> What the task asks
Output exactly the lines of the listing below that run from the line with "Every asset" through the line with "Another poll shows James". No pictures.

> Data extracts
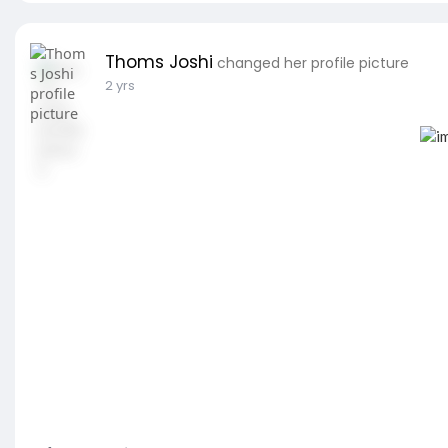
Thoms Joshi
changed her profile picture
2 yrs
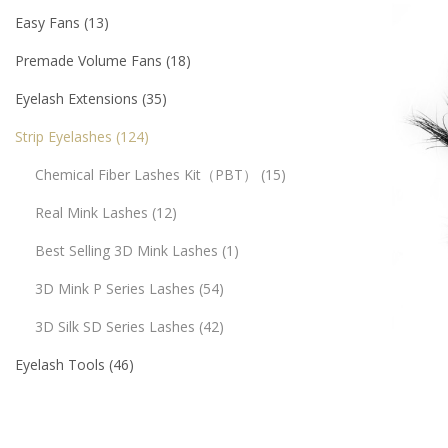
Easy Fans
13
Premade Volume Fans
18
Eyelash Extensions
35
Strip Eyelashes
124
Chemical Fiber Lashes Kit（PBT）
15
Real Mink Lashes
12
Best Selling 3D Mink Lashes
1
3D Mink P Series Lashes
54
3D Silk SD Series Lashes
42
Eyelash Tools
46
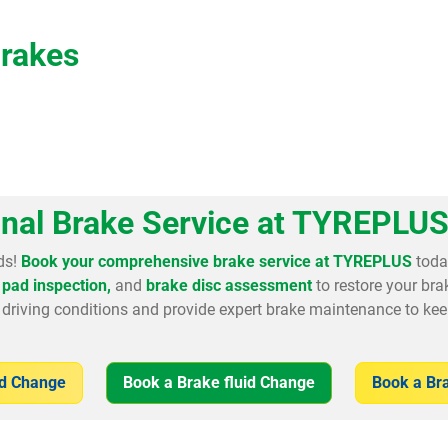
Brakes
onal Brake Service at TYREPLUS
ds!
Book your comprehensive brake service at TYREPLUS
toda
pad inspection,
and
brake disc assessment
to restore your br
driving conditions and provide expert brake maintenance to kee
ad Change
Book a Brake fluid Change
Book a Br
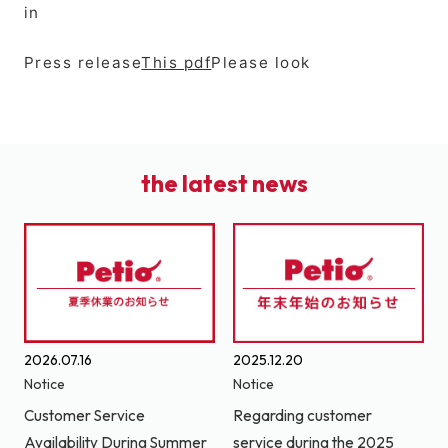
in
Press release
This pdf
Please look
the latest news
2026.07.16
2025.12.20
Notice
Notice
Customer Service
Regarding customer
Availability During Summer
service during the 2025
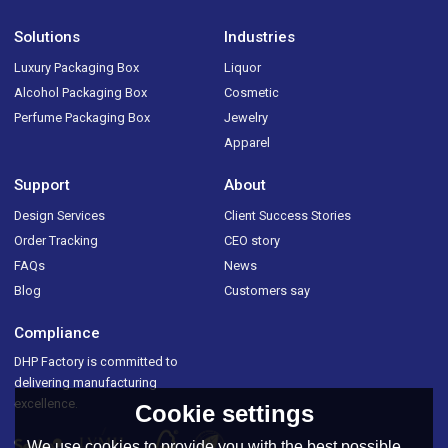
Solutions
Industries
Luxury Packaging Box
Liquor
Alcohol Packaging Box
Cosmetic
Perfume Packaging Box
Jewelry
Apparel
Support
About
Design Services
Client Success Stories
Order Tracking
CEO story
FAQs
News
Blog
Customers say
Compliance
DHP Factory is committed to
delivering manufacturing
excellence.
Cookie settings
We use cookies to provide you with the best possible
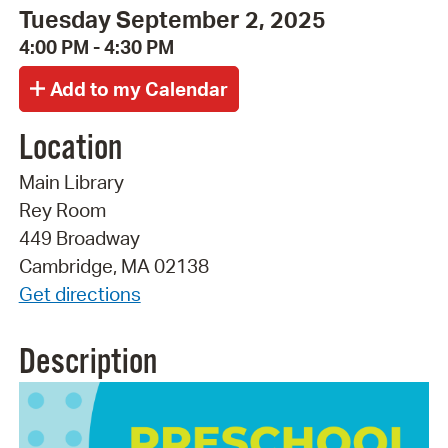
Tuesday September 2, 2025
4:00 PM - 4:30 PM
Location
Main Library
Rey Room
449 Broadway
Cambridge, MA 02138
Get directions
Description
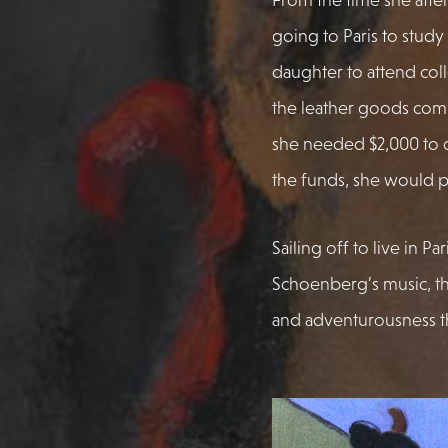
going to Paris to study
daughter to attend col
the leather goods com
she needed $2,000 to 
the funds, she would p
Sailing off to live in Pa
Schoenberg’s music, t
and adventurousness th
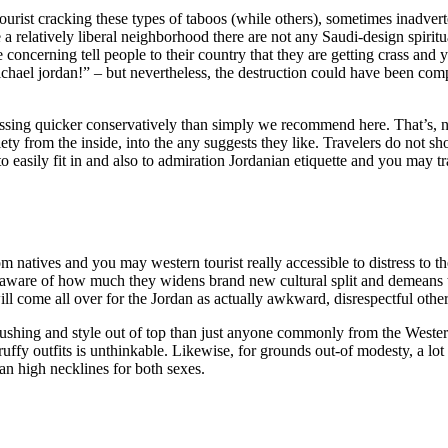
urist cracking these types of taboos (while others), sometimes inadverte
 a relatively liberal neighborhood there are not any Saudi-design spirit
e concerning tell people to their country that they are getting crass and 
 Michael jordan!” – but nevertheless, the destruction could have been co
ssing quicker conservatively than simply we recommend here. That’s, ne
iety from the inside, into the any suggests they like. Travelers do not sh
easily fit in and also to admiration Jordanian etiquette and you may t
m natives and you may western tourist really accessible to distress to th
, unaware of how much they widens brand new cultural split and demeans
l come all over for the Jordan as actually awkward, disrespectful othe
rushing and style out of top than just anyone commonly from the Western
uffy outfits is unthinkable. Likewise, for grounds out-of modesty, a lot
an high necklines for both sexes.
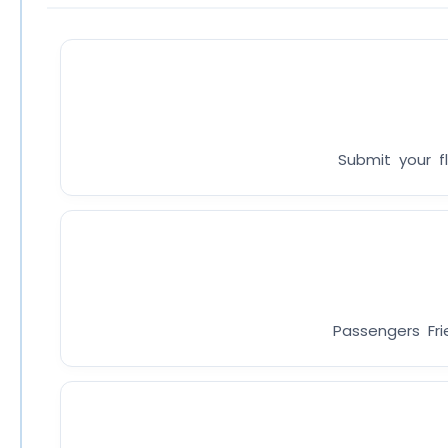
Submit your fl
Passengers Fri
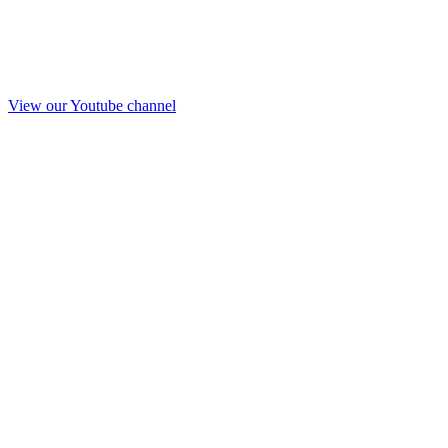
View our Youtube channel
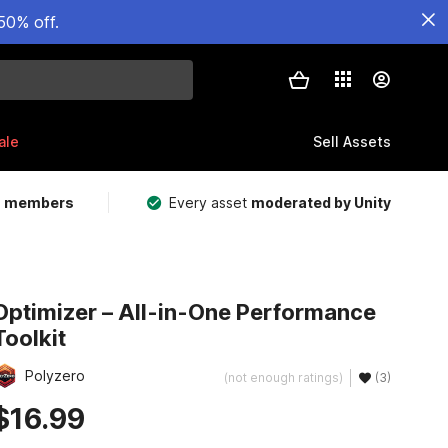
50% off.
ale
Sell Assets
m members
Every asset
moderated by Unity
Optimizer – All-in-One Performance
Toolkit
Polyzero
(not enough ratings)
(3)
$16.99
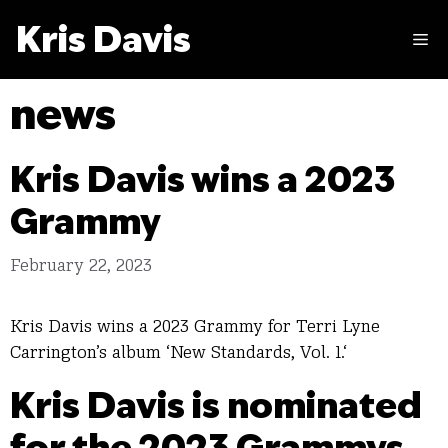
Skip
Kris Davis
to
M
content
news
Kris Davis wins a 2023
Grammy
February 22, 2023
Kris Davis wins a 2023 Grammy for Terri Lyne
Carrington’s album ‘New Standards, Vol. 1.‘
Kris Davis is nominated
for the 2023 Grammys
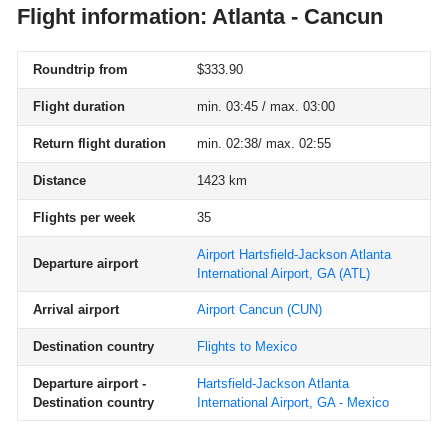
Flight information: Atlanta - Cancun
Roundtrip from
$333.90
Flight duration
min. 03:45 / max. 03:00
Return flight duration
min. 02:38/ max. 02:55
Distance
1423 km
Flights per week
35
Airport Hartsfield-Jackson Atlanta
Departure airport
International Airport, GA
(ATL)
Arrival airport
Airport Cancun
(CUN)
Destination country
Flights to Mexico
Departure airport -
Hartsfield-Jackson Atlanta
Destination country
International Airport, GA - Mexico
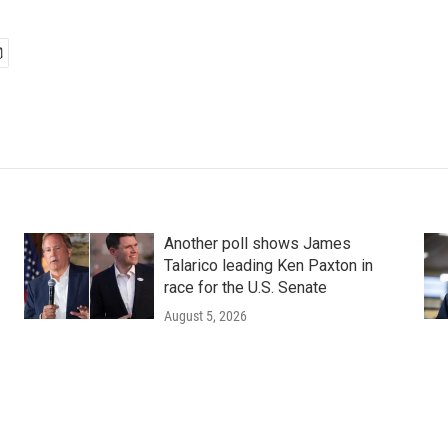
Another poll shows James
Talarico leading Ken Paxton in
race for the U.S. Senate
August 5, 2026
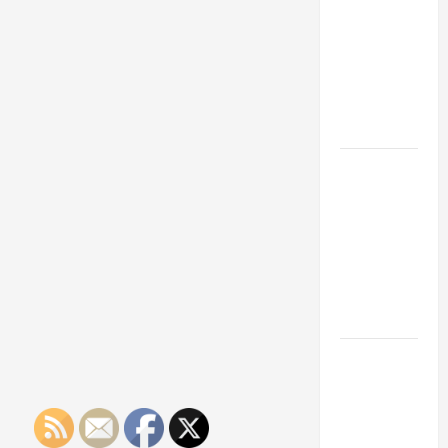
Franchise
Could Be
Your Next
Big
Business
Move
How a
Professional
Parking Lot
Striper
Enhances
Safety and
Appearance
The
Importance
of Creating
an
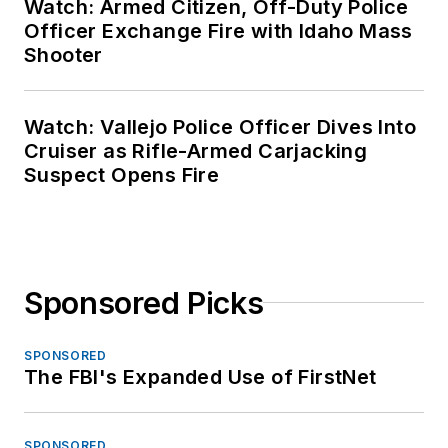
Watch: Armed Citizen, Off-Duty Police
Officer Exchange Fire with Idaho Mass
Shooter
Watch: Vallejo Police Officer Dives Into
Cruiser as Rifle-Armed Carjacking
Suspect Opens Fire
Sponsored Picks
SPONSORED
The FBI's Expanded Use of FirstNet
SPONSORED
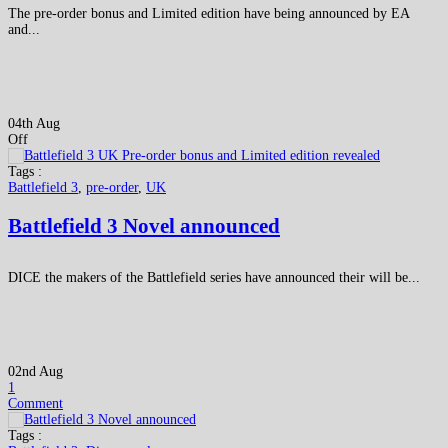
The pre-order bonus and Limited edition have being announced by EA
and...
04th Aug
Off
Tags :
Battlefield 3
,
pre-order
,
UK
Battlefield 3 Novel announced
DICE the makers of the Battlefield series have announced their will be...
02nd Aug
1
Comment
Tags :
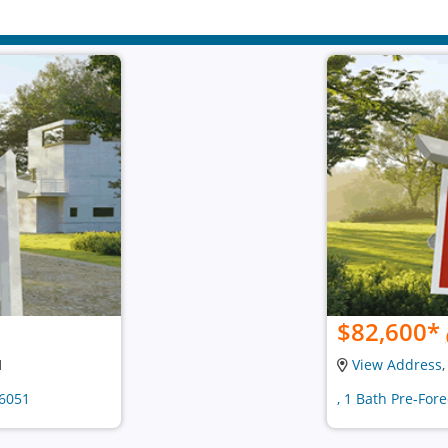
$82,600
*
1
View Address
36051
, 1 Bath Pre-For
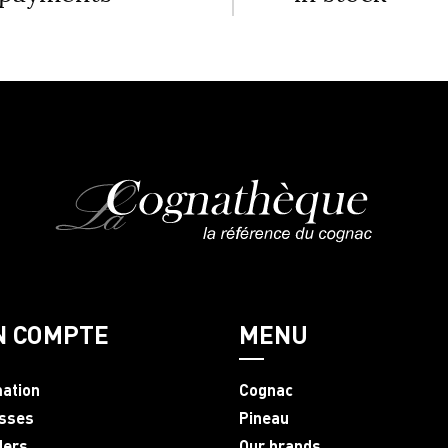
N COMPTE
MENU
mation
Cognac
sses
Pineau
ders
Our brands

> Response below
Every asset
moderated by Unity
Optimizer – All-in-One Performance
Toolkit
Polyzero
(not enough ratings)
(3)
$16.99
Skip
Kris Davis
to
M
content
news
Kris Davis wins a 2023
Grammy
February 22, 2023
Kris Davis wins a 2023 Grammy for Terri Lyne
Carrington’s album ‘New Standards, Vol. 1.‘
Kris Davis is nominated
for the 2023 Grammys
Flight information: Atlanta - Cancun
Roundtrip from
$333.90
Flight duration
min. 03:45 / max. 03:00
Return flight duration
min. 02:38/ max. 02:55
Distance
1423 km
Flights per week
35
Airport Hartsfield-Jackson Atlanta
Departure airport
International Airport, GA
(ATL)
Arrival airport
Airport Cancun
(CUN)
Destination country
Flights to Mexico
Departure airport -
Hartsfield-Jackson Atlanta
Destination country
International Airport, GA - Mexico
Another poll shows James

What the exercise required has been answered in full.